The 1950's established the mag as more than just another "girly" publication, with fictional contributions like Walter Tevis's "The Hustler" and Ray Bradbury's "Fahrenheit 451."  Artist Leroy Neiman's (search) "Femlin," a cartoon vixen, "enlivened the Party Jokes page."

In the '60s, the Playboy Interview came to prominence with in-depth conversations with the likes of Fidel Castro, Frank Sinatra and Martin Luther King, Jr., and the "Playboy Bunny," became the sex symbol for the ages.

In the '70s Hef moved west, establishing the Playboy Mansion in Los Angeles as the setting for male and female fantasies alike, and Jimmy Carter nearly impeached himself out of the running for the White House with a candid interview revealing the lust in his heart for women.

The pages devoted to the most recent years continue to feature nude pictorials of models and celebs, interviews with powerfuld men and contributions from the literary elite.

The irony here is that in the last half-century, the magazine's format hasn't changed much.  Rather, it is the audience that has become desensitized to the once-taboo themes, especially considering the way newer magazines have exploited them.

"Some of what Maxim and other mags have done does indicate there is a different way graphically to present articles and to engage the young reader," said Playboy CEO Christy Hefner, Hugh's daughter. "But frankly, we think the sophistication of Playboy will always be in a class by itself. Young guys will read Maxim for a year or two and then graduate to Playboy," she says.

In the '70s Playboy's monthly circulation reached over 7 million readers.  Nowadays it's around 3 million.  But the numbers don't tell the whole story.  With Television, Internet, DVD's and Pay-Per-View revenue, the company is reaching more consumers today than it ever has.

"You're absolutely right," said Christy Hefner.  "And the largest growing audience is 18-24 year olds, so that means we'll be around for the next 50 years as well," she said.

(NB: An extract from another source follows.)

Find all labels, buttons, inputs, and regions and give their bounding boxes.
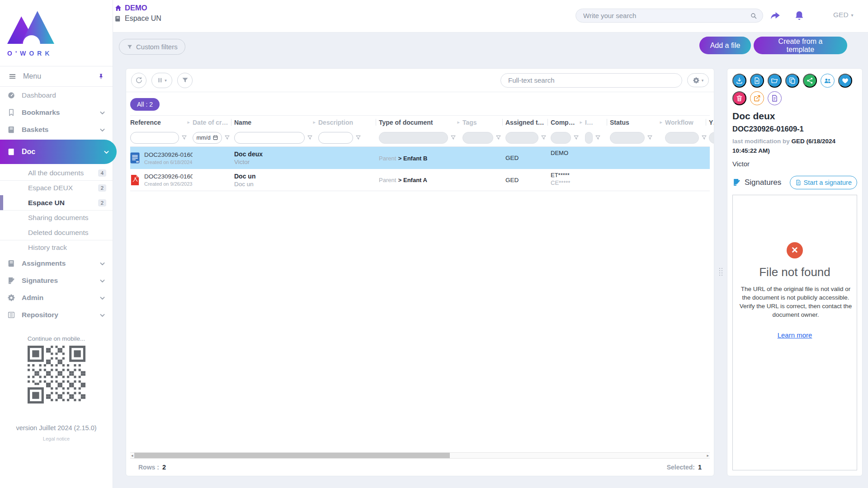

Longtime Cosmopolitan editor-in-chief Helen Gurly Brown was on hand last night with her movie producer husband David Brown ("Driving Miss Daisy").

"Hef was a great friend to me when I first started at Cosmo," Gurly Brown said. "I was an amateur and he told me which writers to hire and how much to pay them," she said.

Hef, donning his signature smoking jacket and surrounded by Ashanti, Anderson and a bevy of Playboy Bunnies, urged his guests to "party on," but not before telling FOX News:

"The three great inventions in the history of time are fire, the wheel and Playboy."